After lunch, Bobby tried to persuade Fawkes to go on the Tsunami, but Fawkes insisted that they needed a nice relaxing float on the "Snail River" to digest their food. The river was a wide, slow-moving stream of water on which older patrons and families with small children floated on inner tubes. Fawkes sprawled in his tube, arms and legs sticking out in all directions and looking like half a lazy octopus.

Bobby steered his tube over to Fawkes's and poked him in the chest.

"Ex _cuse_ me," Fawkes said, not bothering to move.

"You're turning red, there."

Fawkes shot a look at his wrist, then relaxed again. "No, I'm good."

"I mean you're getting sunburned, Mr. Look at My Abs."

"That's _Agent_ Look at My Abs to you, pal," Fawkes grumbled.

"Hey, you want to get all peely, that's up to you." Bobby leaned back in his tube. "So are we doing something fun next, or what?"

*****

"Next" turned out to be the Shamu show, then the H2OK Corral. So it was the Family Fun Area.
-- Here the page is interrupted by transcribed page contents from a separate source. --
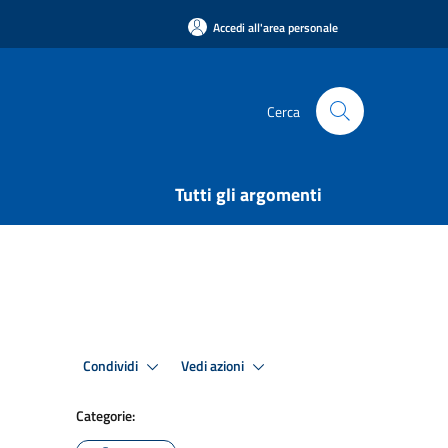
Accedi all'area personale
Cerca
Tutti gli argomenti
Condividi
Vedi azioni
Categorie:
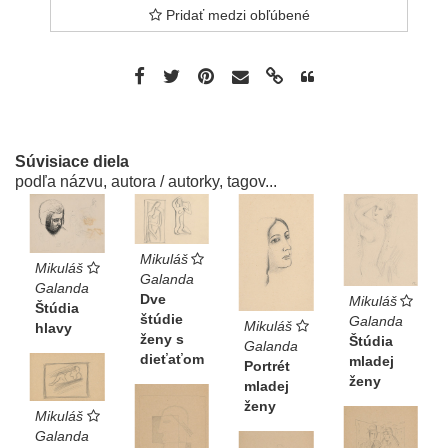
Pridať medzi obľúbené
Súvisiace diela
podľa názvu, autora / autorky, tagov...
Mikuláš
Mikuláš
Galanda
Galanda
Dve
Mikuláš
Štúdia
štúdie
Galanda
Mikuláš
hlavy
ženy s
Štúdia
Galanda
dieťaťom
mladej
Portrét
ženy
mladej
ženy
Mikuláš
Galanda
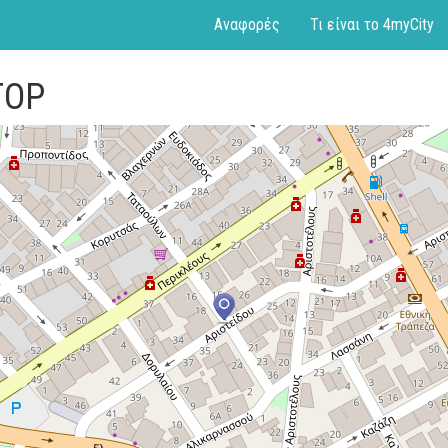
Αναφορές
Τι είναι το 4myCity
TOP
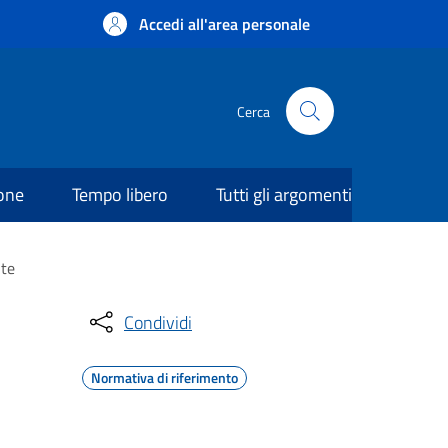
Accedi all'area personale
Cerca
ione
Tempo libero
Tutti gli argomenti
nte
Condividi
Normativa di riferimento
They were family, right? Unfortunately, that argument didn't work very well on the attendant who came to kick them out after Bobby saw a water gun out of the corner of his eye and instinctively yelled "Get down!", shoving the two kids nearest him to the ground.

"I was just being alert to my surroundings," he grumbled to Fawkes after they were back on the sidewalk and out of the earshot of the attendant. He was about to say more when he spotted Fawkes turning his right wrist over again. "It's green," he said softly. Fawkes froze, then shifted his eyes as though he'd been looking anywhere but at his tattoo.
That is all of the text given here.